The constructor idiom is polymorphic in the object's type: an initial value of one particular type can initialize objects of many types. The constructor that promotes a Wazzit into a Thingum is declared

forall(type T | void (?promote)?(T*, Thingum) )
  void (?promote)?(T*, Wazzit);

("You can make a Wazzit into a Thingum and types higher in the hierarchy.")

It would also be possible to use a constructor idiom where the object's type is fixed and the initial value's type is polymorphic:

forall(type T | void (?promote)?(Wazzit*, T) )
  void (?promote)?(Thingum*, T);

("You can make a Thingum from a Wazzit and types lower in the hierarchy.")

The "polymorphic value" idiom has the advantage that it is fairly obvious that the function is a constructor for type Thingum. In the "polymorphic object" idiom, Thingum is buried in the assertion parameter.
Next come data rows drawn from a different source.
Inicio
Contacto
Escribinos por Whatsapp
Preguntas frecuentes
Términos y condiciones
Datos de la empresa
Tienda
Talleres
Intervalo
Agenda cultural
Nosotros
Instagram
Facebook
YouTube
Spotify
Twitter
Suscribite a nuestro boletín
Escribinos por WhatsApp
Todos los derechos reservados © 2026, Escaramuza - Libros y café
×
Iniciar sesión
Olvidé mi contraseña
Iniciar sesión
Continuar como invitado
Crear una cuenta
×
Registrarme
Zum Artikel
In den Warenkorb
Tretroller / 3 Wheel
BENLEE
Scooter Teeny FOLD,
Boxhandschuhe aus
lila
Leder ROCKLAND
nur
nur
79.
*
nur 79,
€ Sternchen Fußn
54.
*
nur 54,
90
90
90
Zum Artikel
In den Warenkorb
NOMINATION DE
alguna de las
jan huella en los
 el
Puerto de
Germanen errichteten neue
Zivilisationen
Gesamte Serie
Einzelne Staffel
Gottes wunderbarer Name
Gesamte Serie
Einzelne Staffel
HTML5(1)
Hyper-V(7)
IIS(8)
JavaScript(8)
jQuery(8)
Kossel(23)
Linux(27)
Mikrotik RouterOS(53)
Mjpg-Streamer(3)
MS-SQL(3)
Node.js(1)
However, I chose the "polymorphic object" idiom because it matches C's semantics for signed-to-unsigned integer conversions. In the "polymorphic object" idiom, the natural way to write the polymorphic promoter from int to larger types is

forall(type T | void (?promote)?(T*, long) )
  void (?promote)?(T* tp, int i) {
    long l = i;
    *tp = (T)l;    // calls the assertion parameter.
    }

Now consider the case of a CPU with 16-bit ints, where we need to convert an int value -1 to a 32-bit unsigned long. The assertion parameter will be bound to the monomorphic long-to-unsigned long promoter. The function body above converts the int -1 to a long -1, and then uses the assertion parameter to convert the result to the correct unsigned long value: 4,294,967,295.
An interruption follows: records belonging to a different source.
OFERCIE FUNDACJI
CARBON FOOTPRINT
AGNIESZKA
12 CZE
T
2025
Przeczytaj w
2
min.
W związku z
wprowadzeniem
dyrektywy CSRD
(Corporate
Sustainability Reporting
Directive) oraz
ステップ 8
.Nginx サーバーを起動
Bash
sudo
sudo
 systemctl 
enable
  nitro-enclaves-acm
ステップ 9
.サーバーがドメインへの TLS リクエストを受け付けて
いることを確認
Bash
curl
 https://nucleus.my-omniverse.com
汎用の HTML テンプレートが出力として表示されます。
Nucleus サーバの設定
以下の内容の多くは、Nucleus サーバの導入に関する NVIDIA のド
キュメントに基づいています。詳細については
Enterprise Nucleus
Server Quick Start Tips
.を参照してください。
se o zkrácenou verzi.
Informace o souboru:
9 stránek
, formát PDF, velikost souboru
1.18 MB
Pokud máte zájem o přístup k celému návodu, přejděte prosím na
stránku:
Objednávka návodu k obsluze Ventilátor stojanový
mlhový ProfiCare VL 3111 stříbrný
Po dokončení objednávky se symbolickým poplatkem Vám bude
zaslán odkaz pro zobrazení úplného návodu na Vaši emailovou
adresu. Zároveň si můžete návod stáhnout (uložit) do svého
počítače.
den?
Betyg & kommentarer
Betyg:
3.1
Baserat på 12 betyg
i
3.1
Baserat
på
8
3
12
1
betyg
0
In the "polymorphic value" idiom, the conversion would be done by calling the polymorphic promoter to unsigned long from smaller types:

forall(type T | void (?promote)?(unsigned*, T) )
  void (?promote)?(unsigned long* ulp, T t) {
    unsigned u = t;    // calls the assertion parameter.
    *ulp = u;
    }

This time the assertion parameter will be bound to the int-to-unsigned promoter. The function body uses the assertion parameter to convert the integer -1 to unsigned 65,565, and then converts the result to the incorrect unsigned long value 65,535.
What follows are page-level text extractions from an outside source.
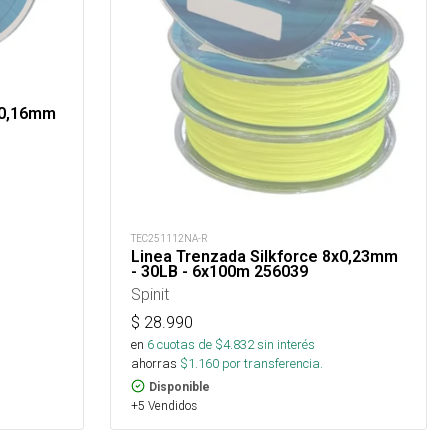
x0,16mm
TEC251112NA-R
Linea Trenzada Silkforce 8x0,23mm
- 30LB - 6x100m 256039
Spinit
$
28.990
en
6
cuotas de $
4.832
sin interés
ahorras
$
1.160
por transferencia.
Disponible
+5 Vendidos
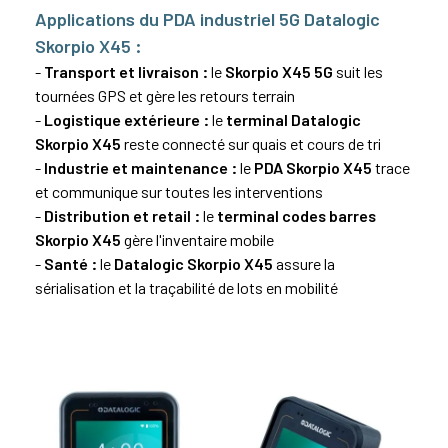
Applications du PDA industriel 5G Datalogic
Skorpio X45 :
-
Transport et livraison :
le
Skorpio X45 5G
suit les
tournées GPS et gère les retours terrain
-
Logistique extérieure :
le
terminal Datalogic
Skorpio X45
reste connecté sur quais et cours de tri
-
Industrie et maintenance :
le
PDA Skorpio X45
trace
et communique sur toutes les interventions
-
Distribution et retail :
le
terminal codes barres
Skorpio X45
gère l'inventaire mobile
-
Santé :
le
Datalogic Skorpio X45
assure la
sérialisation et la traçabilité de lots en mobilité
Clearly the "polymorphic value" idiom would require the implementation to do some unnatural, and probably implementation-dependent, bit mangling to get the right answer. Of course, an implementation is allowed to perform any unnatural acts it chooses. But programmers would have to conform to the prevailing constructor idiom when writing their constructors, and will want to write natural and portable code.